No strings attached for broadband delivery to Hebridean island

​High speed broadband has arrived on the small Hebridean island of Scalpay

High speed broadband has arrived on the small Hebridean island of Scalpay. A wireless link is providing access to the same mainstream fibre-based services as is available on the mainland, without the need for subsea cabling.

Wireless to the Cabinet (WTTC) technology has been installed as part of the Digital Scotland Superfast Broadband (DSSB) project, which is a £146m investment rolling out fibre- based services across the Highlands and Islands.

To bring superfast services to many parts of Scalpay, a radio mast with dishes has been installed by engineers from Openreach, the local network business which is part of BT Group; at North Harbour. The dishes send and receive radio signals from a site at Sunnyhill more than 6km away at Tarbert, in Harris. These signals are then relayed to green cabinets which serve the local homes and businesses. There are two on Scalpay, one at the exchange and the other at Outend.

For people using broadband on the island, it will be exactly the same as if they were connected up to cabled fibre cabinets used in towns and villages across Scotland. The increase in speed and subsequent benefits are exactly the same. Customers’ premises are connected up to the broadband cabinet using phone lines so there is no need for any special dish equipment in the home or business.

Highlands and Islands Enterprise (HIE) is leading on the DSSB investment which is rolling out next generation broadband in the Outer Hebrides for the first time, with Openreach the delivery partner.Around seven out of ten of all Outer Hebrides homes and businesses can so far connect to the new network.

Donnie Morrison, of the HIE Digital team, commented: “The publicly subsidised Connected Communities network has been delivering broadband for Scalpay until now. We’re delighted that mainstream next generation broadband has now arrived. Word is spreading and more than 30 premises are already connected in just a month.

“Digital Scotland has an online checker which will give you an overview of available services www.hie.co.uk/fibre, and you can shop around on comparison websites or speak to an Internet Service Provider to order. Where services are available customers will need a phone line to be able to access them.

“Roll out under the current contract will continue until the end of this financial year – with coverage expected to reach at least 76 per cent of Outer Hebrides’ premises. The Scottish Government has committed to 100 per cent access to broadband speeds of 30 Mbps download or more by 2021. It is currently planning the next phase of work to deliver this.”

Robert Thorburn, Openreach’s fibre broadband director in Scotland, said: “Innovative engineering work like this is helping to bring fibre broadband to more remote communities across Scotland. This technology removes the need for expensive and complex subsea cables, but brings all of the same benefits to homes and businesses.
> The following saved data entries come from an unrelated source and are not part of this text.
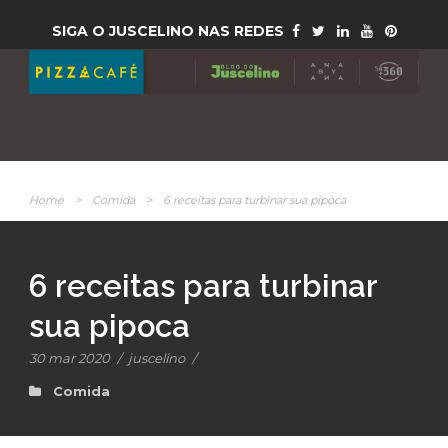
SIGA O JUSCELINO NAS REDES
Home
>
Comida
>
6 receitas para turbinar sua pipoca
6 receitas para turbinar
sua pipoca
30 mar 2020
/
juscelino
/
Comida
“We’ve seen strong take-up rates which is enabling the reinvestment of millions of pounds back into the network. We’ll continue to work with communities and our partners on new ways to deliver this huge and challenging infrastructure project to benefit the people of Scotland.”

Openreach is using this same technology to serve many other remote areas of Scotland. Planning permission has just been granted for a Raasay mast and Coll, Morvern, Berneray, Glenelg, and St. Catherines will also benefit from this technology in the coming months.


Notes to editor

The radio monopoles used at each end of the link required special planning permission before they could be installed. The 6.5 metres pole also had to be transported by road from Widnes in Cheshire to Uig on Skye and then by ferry to Tarbert, Harris.

The microwave link uses two separate frequency bands. One dish is on 32GHz and the other dish is on 18Ghz.